Ijraset Journal For Research in Applied Science and Engineering Technology
Authors: Sumit Maurya, Vibhur Garg, Kaushlendra Sharma, Vedant Shukla, Deepika Tyagi
DOI Link: https://doi.org/10.22214/ijraset.2023.50500
Certificate: View Certificate
Symptoms diagnosis is the system based on the prediction method of determining the diseases of the patient based on the symptoms provided by the user. Health is of utmost importance for every living being in this world. As such, we as living beings should do our best to keep ourselves healthy. However, if we suffer from early symptoms, our system analyzes the symptoms provided by the patient and the system will determine what type of disease the person is suffering from. Random Forest is being used as a prediction model to predict the disease. This model is possibly key in increasing the detection rate of diseases at early stages and helps patients take preventive measures at early stages.
I. INTRODUCTION
Machine Learning is the computer programming used for making a system intelligent to take a decision and provide the result according to its experience and data. The system Symptoms Diagnosis is such type of machine learning program, which uses a machine learning algorithm to predict the disease of the patient. According to recently conducted surveys, India’s doctor-to-patient ratio is quite broad and concerning.

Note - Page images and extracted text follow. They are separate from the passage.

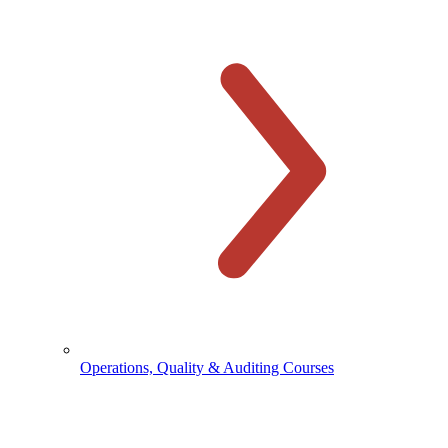
Operations, Quality & Auditing Courses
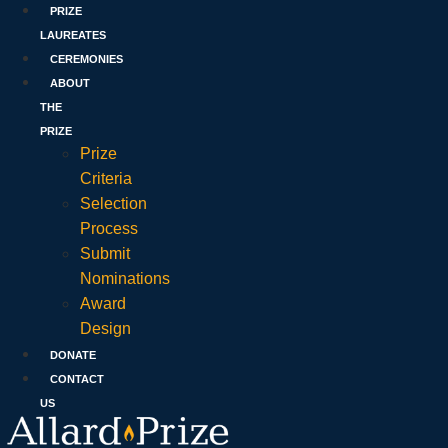
PRIZE
LAUREATES
CEREMONIES
ABOUT
THE
PRIZE
Prize
Criteria
Selection
Process
Submit
Nominations
Award
Design
DONATE
CONTACT
US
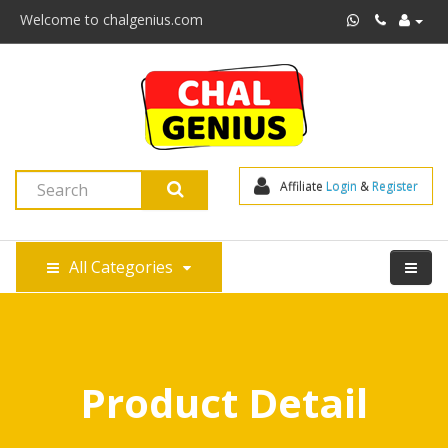
Welcome to chalgenius.com
Affiliate 
Login
 & 
Register
All Categories
Product Detail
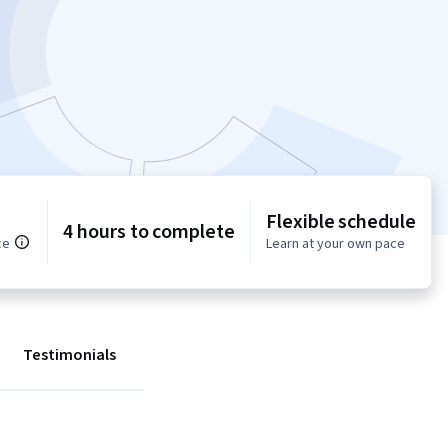
Flexible schedule
4 hours to complete
ce
Learn at your own pace
Testimonials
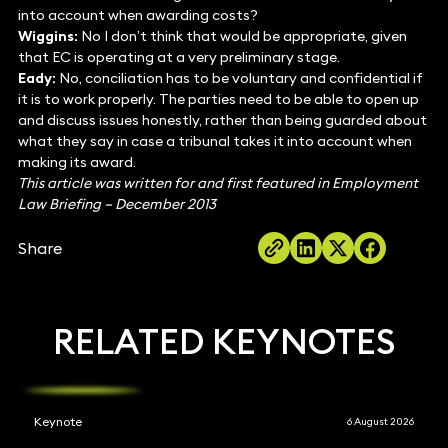
into account when awarding costs?
Wiggins:
No I don’t think that would be appropriate, given
that EC is operating at a very preliminary stage.
Eady:
No, conciliation has to be voluntary and confidential if
it is to work properly. The parties need to be able to open up
and discuss issues honestly, rather than being guarded about
what they say in case a tribunal takes it into account when
making its award.
This article was written for and first featured in Employment
Law Briefing – December 2013
Share
RELATED KEYNOTES
Keynote
6 August 2026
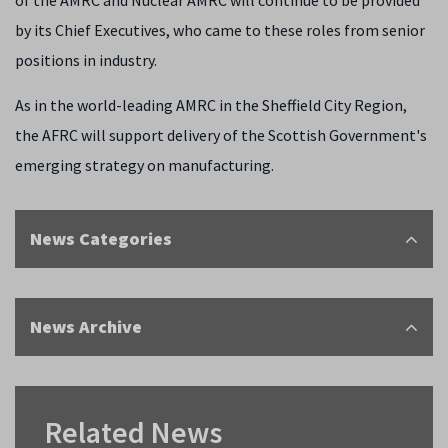
of the AMRC and Nuclear AMRC will continue to be provided
by its Chief Executives, who came to these roles from senior
positions in industry.
As in the world-leading AMRC in the Sheffield City Region,
the AFRC will support delivery of the Scottish Government's
emerging strategy on manufacturing.
News Categories
News Archive
Related News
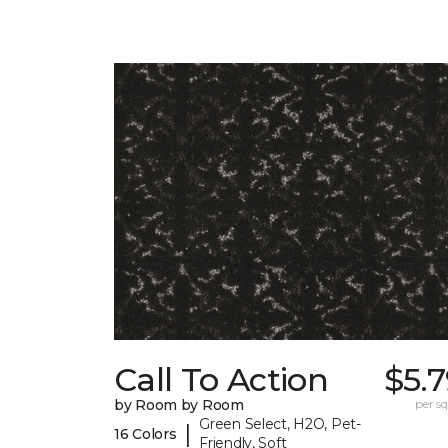
Call To Action
$5.
by Room by Room
per sq.
Green Select, H2O, Pet-
|
16 Colors
Friendly, Soft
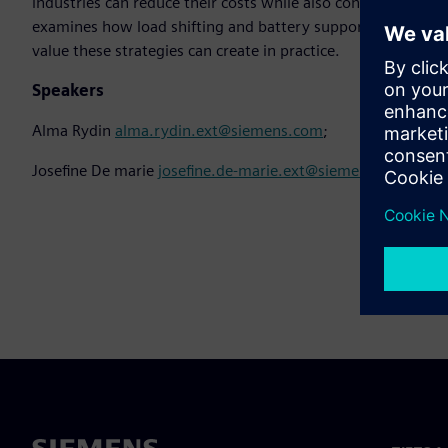
industries can reduce their costs while also contributing t
examines how load shifting and battery support can be utili
value these strategies can create in practice.
Speakers
Alma Rydin
alma.rydin.ext@siemens.com
;
Josefine De marie
josefine.de-marie.ext@siemens.com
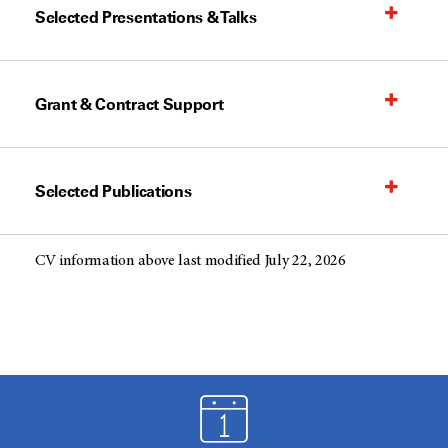
Selected Presentations & Talks
Grant & Contract Support
Selected Publications
CV information above last modified July 22, 2026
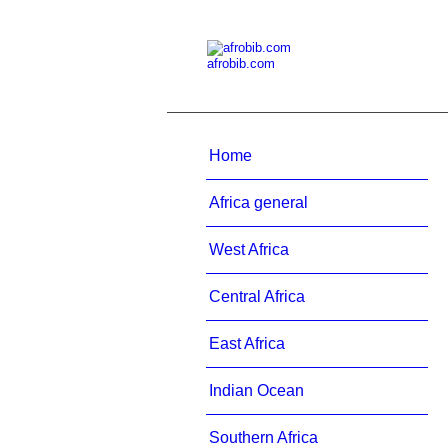
afrobib.com
Home
Africa general
West Africa
Central Africa
East Africa
Indian Ocean
Southern Africa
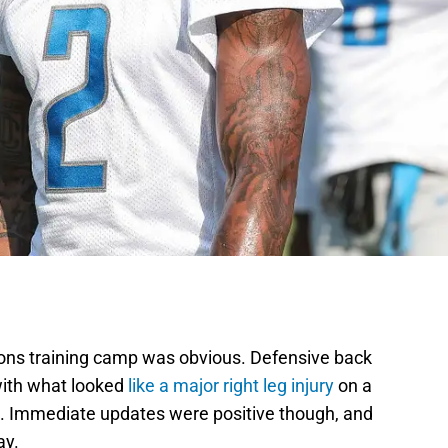
Lions training camp was obvious. Defensive back
ith what looked
like a major right leg injury
on a
ct. Immediate updates were positive though, and
ay.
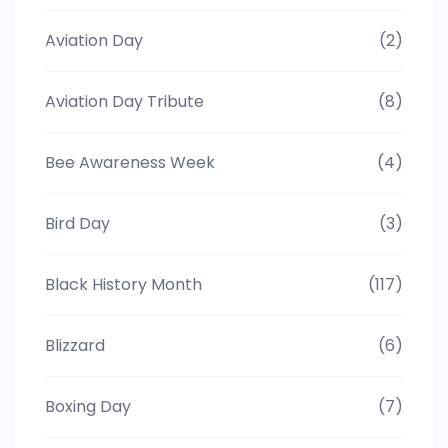
Aviation Day
(2)
Aviation Day Tribute
(8)
Bee Awareness Week
(4)
Bird Day
(3)
Black History Month
(117)
Blizzard
(6)
Boxing Day
(7)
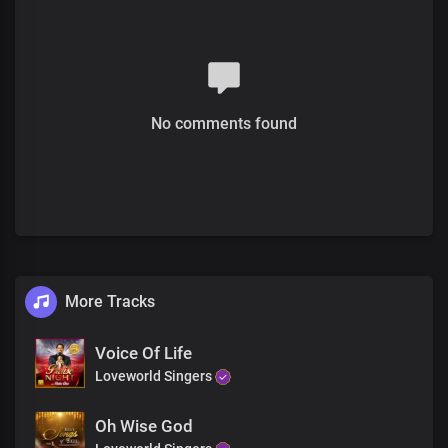
We bless Your holy name
Verse 2
The everlasting God
No comments found
You are the living word
You're the first and the last
The King upon the throne
You reign through eternity
More Tracks
Pre-chorus
You are the only God
Voice Of Life
By You all things consist
Loveworld Singers
Hallowed be Your name
You created times and seasons
Oh Wise God
Your word upholds all things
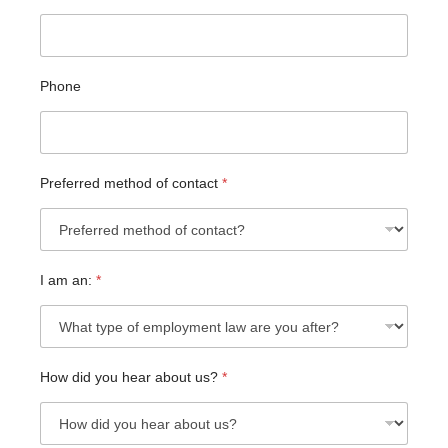
Phone
Preferred method of contact
*
C
I am an:
*
u
s
t
o
m
How did you hear about us?
*
H
o
w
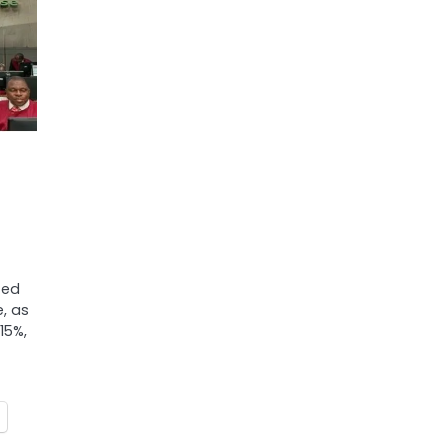
ted
, as
15%,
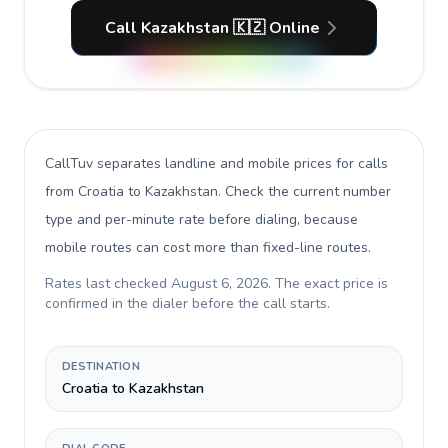
Call Kazakhstan 🇰🇿 Online
CallTuv separates landline and mobile prices for calls
from Croatia to Kazakhstan
. Check the current number
type and per-minute rate before dialing, because
mobile routes can cost more than fixed-line routes.
Rates last checked
August 6, 2026
. The exact price is
confirmed in the dialer before the call starts.
DESTINATION
Croatia to Kazakhstan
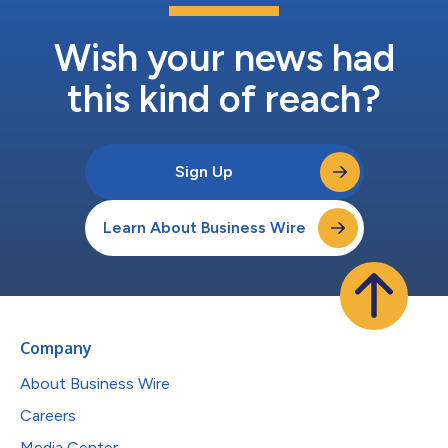
Wish your news had
this kind of reach?
Sign Up
Learn About Business Wire
Company
About Business Wire
Careers
Media Center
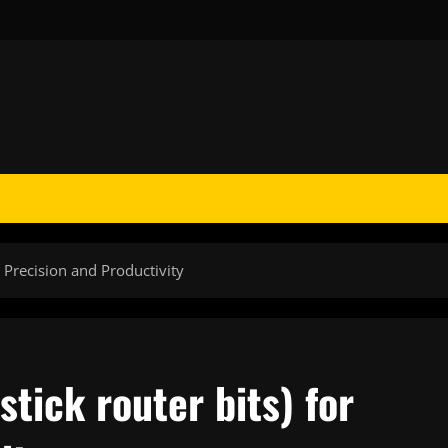
r Precision and Productivity
tick router bits) for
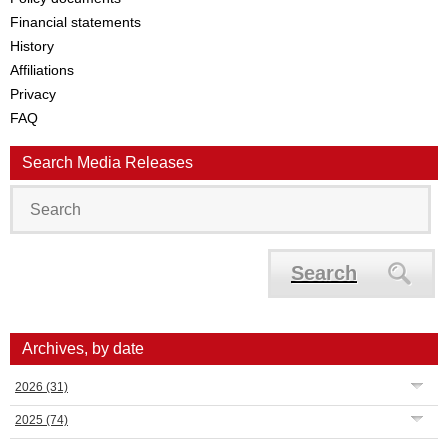
Financial statements
History
Affiliations
Privacy
FAQ
Search Media Releases
Search
Archives, by date
2026
(31)
2025
(74)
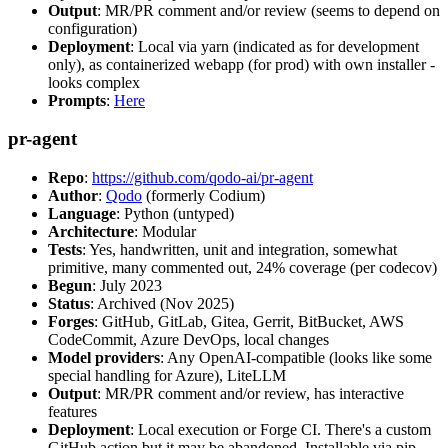
Output
: MR/PR comment and/or review (seems to depend on
configuration)
Deployment
: Local via yarn (indicated as for development
only), as containerized webapp (for prod) with own installer -
looks complex
Prompts
:
Here
pr-agent
Repo
:
https://github.com/qodo-ai/pr-agent
Author
:
Qodo
(formerly Codium)
Language
: Python (untyped)
Architecture
: Modular
Tests
: Yes, handwritten, unit and integration, somewhat
primitive, many commented out, 24% coverage (per codecov)
Begun
: July 2023
Status
: Archived (Nov 2025)
Forges
: GitHub, GitLab, Gitea, Gerrit, BitBucket, AWS
CodeCommit, Azure DevOps, local changes
Model providers
: Any OpenAI-compatible (looks like some
special handling for Azure), LiteLLM
Output
: MR/PR comment and/or review, has interactive
features
Deployment
: Local execution or Forge CI. There's a custom
GitHub action but it may be abandoned. Installable via pip,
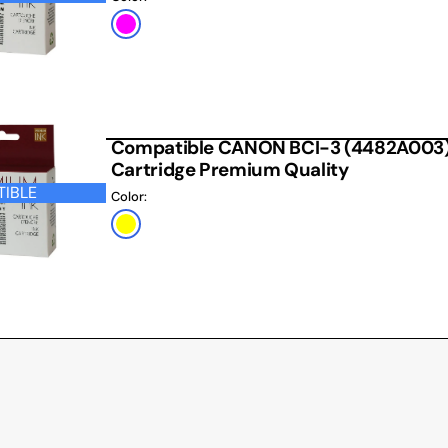
Magenta
Compatible CANON BCI-3 (4482A003) Y
Cartridge Premium Quality
IBLE
Color:
Yellow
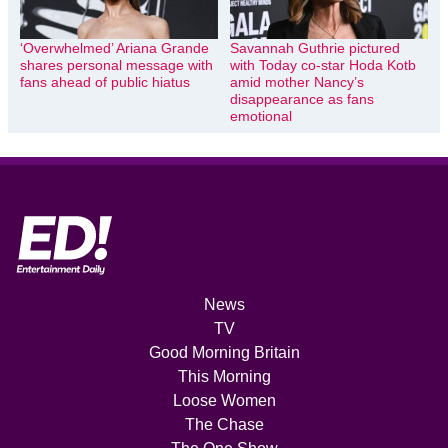
‘Overwhelmed’ Ariana Grande
Savannah Guthrie pictured
shares personal message with
with Today co-star Hoda Kotb
fans ahead of public hiatus
amid mother Nancy’s
disappearance as fans
emotional
News
TV
Good Morning Britain
This Morning
Loose Women
The Chase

As such, this intelligent system can help us overcome this issue. The system helps patients know the disease that might be inhibiting their bodies.
Random Forest is the supervised learning algorithm used that helps efficiently solve complex problems. Random forest algorithm helps in predicting the disease efficiently from the symptoms provided by the user. This system is very beneficial for the health industries as it helps to save the time of doctors as well as the patient. So, this system helps in predicting the disease from the symptoms which when unchecked for a long time can cause fatality also our System help users to find precaution for the diseases and information about the disease. Thus, with the help of machine learning techniques, we created this system.
II. LITERATURE REVIEW
Various studies have been considered for the prediction of various types of diseases. Some of them are given below:
III. PROPOSED SYSTEM
After evaluation of various methods, we used the machine learning algorithm ‘Random Forest’ in the programming language Python and developed the UI in the same environment and named it “Symptoms Diagnosis”. The working of the system is done through the collection of data (such as diseases and their symptoms). The collected data is then cleaned and processed before it is used for further purposes. The data is then divided into two segments; testing and training. Different algorithms were used to predict diseases and we concluded that ‘Random Forest’ fetched us the highest accuracy from other algorithms.
IV. SCOPE OF PROJECT
Disease has gotten great attention in the field of medical science. The diagnosis of disease plays a major role in health industries. If not diagnosed at right time can cause a major problem to the health of individuals. The diagnosis can be done based on symptoms and signs. Our project helps patients to diagnose their disease based on symptoms in their homes. This helps patients to know from which disease he/she may be suffering. The system targets the common people who can’t afford fees for meeting doctors. This System also helps in saving time for individuals and doctors also.
V. METHODOLOGY
A. Dataset Testing And Training
Health industries generate lots of data every year. For building the system, we required some datasets to implement our model. This dataset is useful for making predictions based on historical data using a machine learning algorithm. As such, we used Python’s library ‘Pandas’ to read our CSV files and made them readable for our machine learning algorithm. Pandas is a Python library used to read the dataset it helps to analyze big data. Pandas also help in cleaning and manipulating data to make them readable.
B. Model Building
After importing the dataset using Pandas, we implemented our Machine Learning algorithms such as naïve Bayes, random forest, and ADA boost, to predict the disease based on the user’s input. The System takes user input and based on testing training data predicts the disease.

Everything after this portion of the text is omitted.